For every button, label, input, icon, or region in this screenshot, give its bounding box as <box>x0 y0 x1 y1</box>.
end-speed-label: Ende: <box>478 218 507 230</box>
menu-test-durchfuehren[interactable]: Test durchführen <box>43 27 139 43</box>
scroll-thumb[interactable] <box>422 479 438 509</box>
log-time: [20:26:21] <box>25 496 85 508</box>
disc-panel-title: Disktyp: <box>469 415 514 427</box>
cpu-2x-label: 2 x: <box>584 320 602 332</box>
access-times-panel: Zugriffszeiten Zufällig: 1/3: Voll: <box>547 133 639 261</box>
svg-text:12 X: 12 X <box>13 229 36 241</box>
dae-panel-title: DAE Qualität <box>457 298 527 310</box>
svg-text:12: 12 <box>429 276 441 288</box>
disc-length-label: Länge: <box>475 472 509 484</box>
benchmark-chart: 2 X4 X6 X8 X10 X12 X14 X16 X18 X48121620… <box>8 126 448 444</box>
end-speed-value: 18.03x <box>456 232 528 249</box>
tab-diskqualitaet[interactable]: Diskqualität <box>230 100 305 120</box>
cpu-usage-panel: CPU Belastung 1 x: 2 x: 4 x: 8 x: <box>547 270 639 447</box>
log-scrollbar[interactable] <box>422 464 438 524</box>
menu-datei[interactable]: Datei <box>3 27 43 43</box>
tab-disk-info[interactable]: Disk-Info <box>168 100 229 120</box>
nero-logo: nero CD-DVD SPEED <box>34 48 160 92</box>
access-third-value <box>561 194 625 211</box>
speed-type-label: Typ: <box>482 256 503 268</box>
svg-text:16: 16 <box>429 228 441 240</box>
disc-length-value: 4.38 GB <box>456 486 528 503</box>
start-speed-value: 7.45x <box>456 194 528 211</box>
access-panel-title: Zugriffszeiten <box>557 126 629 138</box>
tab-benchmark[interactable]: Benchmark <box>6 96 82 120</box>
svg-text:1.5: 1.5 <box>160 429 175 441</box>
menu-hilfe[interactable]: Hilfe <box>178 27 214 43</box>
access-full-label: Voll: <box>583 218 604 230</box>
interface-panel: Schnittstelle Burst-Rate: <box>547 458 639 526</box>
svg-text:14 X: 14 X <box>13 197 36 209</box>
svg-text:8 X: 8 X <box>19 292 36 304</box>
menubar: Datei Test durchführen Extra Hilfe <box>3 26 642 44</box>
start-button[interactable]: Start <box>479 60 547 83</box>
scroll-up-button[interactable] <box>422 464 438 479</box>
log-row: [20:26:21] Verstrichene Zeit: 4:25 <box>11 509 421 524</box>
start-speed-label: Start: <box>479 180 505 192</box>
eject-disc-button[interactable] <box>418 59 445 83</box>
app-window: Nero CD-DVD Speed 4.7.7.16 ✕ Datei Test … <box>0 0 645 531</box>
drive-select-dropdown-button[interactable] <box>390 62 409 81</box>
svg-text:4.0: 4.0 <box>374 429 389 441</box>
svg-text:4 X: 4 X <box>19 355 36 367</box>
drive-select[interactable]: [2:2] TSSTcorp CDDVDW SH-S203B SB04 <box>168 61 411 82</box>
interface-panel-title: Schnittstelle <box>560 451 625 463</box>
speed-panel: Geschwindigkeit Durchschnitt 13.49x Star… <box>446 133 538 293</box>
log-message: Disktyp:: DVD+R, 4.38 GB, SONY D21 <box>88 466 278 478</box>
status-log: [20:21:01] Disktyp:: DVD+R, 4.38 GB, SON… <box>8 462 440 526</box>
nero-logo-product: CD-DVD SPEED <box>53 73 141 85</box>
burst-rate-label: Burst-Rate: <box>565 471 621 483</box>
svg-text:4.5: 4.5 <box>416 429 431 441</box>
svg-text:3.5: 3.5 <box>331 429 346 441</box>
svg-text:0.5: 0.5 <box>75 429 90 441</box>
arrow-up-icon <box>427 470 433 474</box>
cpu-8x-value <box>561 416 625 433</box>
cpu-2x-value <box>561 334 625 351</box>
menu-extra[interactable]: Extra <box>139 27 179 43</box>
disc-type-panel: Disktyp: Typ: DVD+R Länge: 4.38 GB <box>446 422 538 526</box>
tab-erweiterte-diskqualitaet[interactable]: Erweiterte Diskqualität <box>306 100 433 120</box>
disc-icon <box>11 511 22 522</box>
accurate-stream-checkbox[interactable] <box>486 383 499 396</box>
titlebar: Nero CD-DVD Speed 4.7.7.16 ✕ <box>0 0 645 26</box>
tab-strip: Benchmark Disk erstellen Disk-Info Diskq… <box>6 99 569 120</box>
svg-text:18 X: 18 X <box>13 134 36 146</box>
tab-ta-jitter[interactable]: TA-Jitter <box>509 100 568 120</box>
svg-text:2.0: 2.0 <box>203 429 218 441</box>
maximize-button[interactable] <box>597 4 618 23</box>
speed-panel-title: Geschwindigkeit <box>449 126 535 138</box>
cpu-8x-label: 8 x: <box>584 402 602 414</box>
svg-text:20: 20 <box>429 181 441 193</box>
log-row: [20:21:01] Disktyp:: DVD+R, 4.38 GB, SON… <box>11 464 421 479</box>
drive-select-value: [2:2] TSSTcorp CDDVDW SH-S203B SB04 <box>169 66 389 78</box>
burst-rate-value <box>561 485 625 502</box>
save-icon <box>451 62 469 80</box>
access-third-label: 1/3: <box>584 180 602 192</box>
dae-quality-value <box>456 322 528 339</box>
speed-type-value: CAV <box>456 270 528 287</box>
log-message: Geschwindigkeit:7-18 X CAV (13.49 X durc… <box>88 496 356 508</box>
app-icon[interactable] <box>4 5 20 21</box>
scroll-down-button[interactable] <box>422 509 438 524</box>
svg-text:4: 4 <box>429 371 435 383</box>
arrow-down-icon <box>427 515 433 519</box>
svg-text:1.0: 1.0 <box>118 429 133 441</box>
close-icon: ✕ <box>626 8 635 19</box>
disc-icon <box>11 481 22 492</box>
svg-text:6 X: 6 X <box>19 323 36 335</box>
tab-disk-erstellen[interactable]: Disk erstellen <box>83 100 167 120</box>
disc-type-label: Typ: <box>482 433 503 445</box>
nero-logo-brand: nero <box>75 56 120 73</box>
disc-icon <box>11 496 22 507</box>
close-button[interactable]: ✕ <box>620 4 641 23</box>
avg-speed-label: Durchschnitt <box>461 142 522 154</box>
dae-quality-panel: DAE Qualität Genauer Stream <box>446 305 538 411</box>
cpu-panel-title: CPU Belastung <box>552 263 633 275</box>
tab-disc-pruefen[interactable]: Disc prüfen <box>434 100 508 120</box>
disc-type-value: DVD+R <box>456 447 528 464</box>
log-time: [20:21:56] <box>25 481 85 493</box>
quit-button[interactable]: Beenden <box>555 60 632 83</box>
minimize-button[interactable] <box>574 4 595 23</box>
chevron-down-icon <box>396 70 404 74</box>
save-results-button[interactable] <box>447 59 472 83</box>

============================================================

(PROBLEM DETAILS): Repeat the data in its entirety, character for character.

(WRITTEN ANSWER):
For every button, label, input, icon, or region in this screenshot, give its bounding box as <box>x0 y0 x1 y1</box>.
end-speed-label: Ende: <box>478 218 507 230</box>
menu-test-durchfuehren[interactable]: Test durchführen <box>43 27 139 43</box>
scroll-thumb[interactable] <box>422 479 438 509</box>
log-time: [20:26:21] <box>25 496 85 508</box>
disc-panel-title: Disktyp: <box>469 415 514 427</box>
cpu-2x-label: 2 x: <box>584 320 602 332</box>
access-times-panel: Zugriffszeiten Zufällig: 1/3: Voll: <box>547 133 639 261</box>
svg-text:12 X: 12 X <box>13 229 36 241</box>
dae-panel-title: DAE Qualität <box>457 298 527 310</box>
svg-text:12: 12 <box>429 276 441 288</box>
disc-length-label: Länge: <box>475 472 509 484</box>
benchmark-chart: 2 X4 X6 X8 X10 X12 X14 X16 X18 X48121620… <box>8 126 448 444</box>
end-speed-value: 18.03x <box>456 232 528 249</box>
tab-diskqualitaet[interactable]: Diskqualität <box>230 100 305 120</box>
cpu-usage-panel: CPU Belastung 1 x: 2 x: 4 x: 8 x: <box>547 270 639 447</box>
log-scrollbar[interactable] <box>422 464 438 524</box>
menu-datei[interactable]: Datei <box>3 27 43 43</box>
tab-disk-info[interactable]: Disk-Info <box>168 100 229 120</box>
nero-logo: nero CD-DVD SPEED <box>34 48 160 92</box>
access-third-value <box>561 194 625 211</box>
speed-type-label: Typ: <box>482 256 503 268</box>
svg-text:16: 16 <box>429 228 441 240</box>
disc-length-value: 4.38 GB <box>456 486 528 503</box>
start-speed-value: 7.45x <box>456 194 528 211</box>
access-panel-title: Zugriffszeiten <box>557 126 629 138</box>
tab-benchmark[interactable]: Benchmark <box>6 96 82 120</box>
svg-text:1.5: 1.5 <box>160 429 175 441</box>
menu-hilfe[interactable]: Hilfe <box>178 27 214 43</box>
access-full-label: Voll: <box>583 218 604 230</box>
interface-panel: Schnittstelle Burst-Rate: <box>547 458 639 526</box>
svg-text:14 X: 14 X <box>13 197 36 209</box>
svg-text:8 X: 8 X <box>19 292 36 304</box>
menubar: Datei Test durchführen Extra Hilfe <box>3 26 642 44</box>
start-button[interactable]: Start <box>479 60 547 83</box>
scroll-up-button[interactable] <box>422 464 438 479</box>
log-row: [20:26:21] Verstrichene Zeit: 4:25 <box>11 509 421 524</box>
start-speed-label: Start: <box>479 180 505 192</box>
eject-disc-button[interactable] <box>418 59 445 83</box>
app-window: Nero CD-DVD Speed 4.7.7.16 ✕ Datei Test … <box>0 0 645 531</box>
drive-select-dropdown-button[interactable] <box>390 62 409 81</box>
svg-text:4.0: 4.0 <box>374 429 389 441</box>
svg-text:4 X: 4 X <box>19 355 36 367</box>
drive-select[interactable]: [2:2] TSSTcorp CDDVDW SH-S203B SB04 <box>168 61 411 82</box>
interface-panel-title: Schnittstelle <box>560 451 625 463</box>
speed-panel: Geschwindigkeit Durchschnitt 13.49x Star… <box>446 133 538 293</box>
log-message: Disktyp:: DVD+R, 4.38 GB, SONY D21 <box>88 466 278 478</box>
status-log: [20:21:01] Disktyp:: DVD+R, 4.38 GB, SON… <box>8 462 440 526</box>
nero-logo-product: CD-DVD SPEED <box>53 73 141 85</box>
burst-rate-label: Burst-Rate: <box>565 471 621 483</box>
svg-text:4.5: 4.5 <box>416 429 431 441</box>
svg-text:3.5: 3.5 <box>331 429 346 441</box>
svg-text:0.5: 0.5 <box>75 429 90 441</box>
arrow-up-icon <box>427 470 433 474</box>
cpu-8x-value <box>561 416 625 433</box>
cpu-2x-value <box>561 334 625 351</box>
menu-extra[interactable]: Extra <box>139 27 179 43</box>
disc-type-panel: Disktyp: Typ: DVD+R Länge: 4.38 GB <box>446 422 538 526</box>
tab-erweiterte-diskqualitaet[interactable]: Erweiterte Diskqualität <box>306 100 433 120</box>
disc-icon <box>11 511 22 522</box>
accurate-stream-checkbox[interactable] <box>486 383 499 396</box>
titlebar: Nero CD-DVD Speed 4.7.7.16 ✕ <box>0 0 645 26</box>
tab-strip: Benchmark Disk erstellen Disk-Info Diskq… <box>6 99 569 120</box>
svg-text:18 X: 18 X <box>13 134 36 146</box>
tab-ta-jitter[interactable]: TA-Jitter <box>509 100 568 120</box>
svg-text:2.0: 2.0 <box>203 429 218 441</box>
maximize-button[interactable] <box>597 4 618 23</box>
speed-panel-title: Geschwindigkeit <box>449 126 535 138</box>
cpu-8x-label: 8 x: <box>584 402 602 414</box>
svg-text:20: 20 <box>429 181 441 193</box>
log-row: [20:21:01] Disktyp:: DVD+R, 4.38 GB, SON… <box>11 464 421 479</box>
drive-select-value: [2:2] TSSTcorp CDDVDW SH-S203B SB04 <box>169 66 389 78</box>
burst-rate-value <box>561 485 625 502</box>
save-icon <box>451 62 469 80</box>
access-third-label: 1/3: <box>584 180 602 192</box>
dae-quality-value <box>456 322 528 339</box>
speed-type-value: CAV <box>456 270 528 287</box>
log-message: Geschwindigkeit:7-18 X CAV (13.49 X durc… <box>88 496 356 508</box>
app-icon[interactable] <box>4 5 20 21</box>
scroll-down-button[interactable] <box>422 509 438 524</box>
svg-text:4: 4 <box>429 371 435 383</box>
arrow-down-icon <box>427 515 433 519</box>
svg-text:1.0: 1.0 <box>118 429 133 441</box>
close-icon: ✕ <box>626 8 635 19</box>
disc-icon <box>11 481 22 492</box>
svg-text:6 X: 6 X <box>19 323 36 335</box>
tab-disk-erstellen[interactable]: Disk erstellen <box>83 100 167 120</box>
disc-type-label: Typ: <box>482 433 503 445</box>
nero-logo-brand: nero <box>75 56 120 73</box>
disc-icon <box>11 496 22 507</box>
close-button[interactable]: ✕ <box>620 4 641 23</box>
avg-speed-label: Durchschnitt <box>461 142 522 154</box>
dae-quality-panel: DAE Qualität Genauer Stream <box>446 305 538 411</box>
cpu-panel-title: CPU Belastung <box>552 263 633 275</box>
tab-disc-pruefen[interactable]: Disc prüfen <box>434 100 508 120</box>
disc-type-value: DVD+R <box>456 447 528 464</box>
log-time: [20:21:56] <box>25 481 85 493</box>
quit-button[interactable]: Beenden <box>555 60 632 83</box>
minimize-button[interactable] <box>574 4 595 23</box>
chevron-down-icon <box>396 70 404 74</box>
save-results-button[interactable] <box>447 59 472 83</box>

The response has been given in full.